• **To do**: Your reply should reproduce each line below exactly and carry none of the pictures.

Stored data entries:
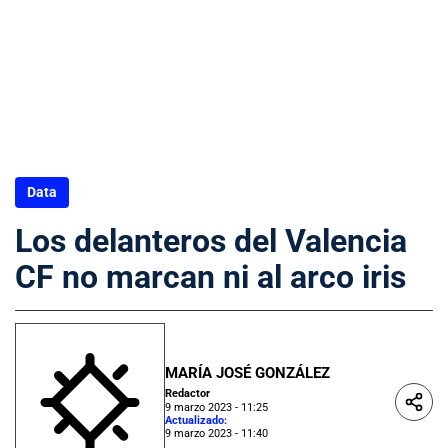
Data
Los delanteros del Valencia
CF no marcan ni al arco iris
MARÍA JOSÉ GONZÁLEZ
Redactor
9 marzo 2023 - 11:25
Actualizado:
9 marzo 2023 - 11:40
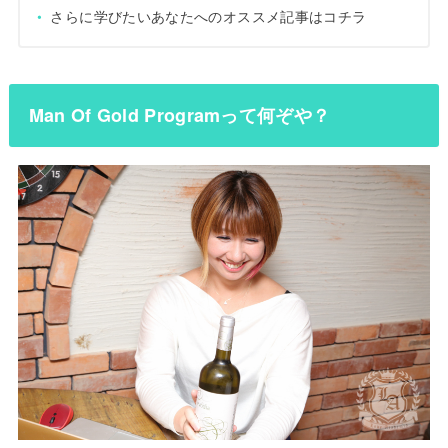
さらに学びたいあなたへのオススメ記事はコチラ
Man Of Gold Programって何ぞや？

• **The answer**:
Data
Los delanteros del Valencia
CF no marcan ni al arco iris
MARÍA JOSÉ GONZÁLEZ
Redactor
9 marzo 2023 - 11:25
Actualizado:
9 marzo 2023 - 11:40
さらに学びたいあなたへのオススメ記事はコチラ
Man Of Gold Programって何ぞや？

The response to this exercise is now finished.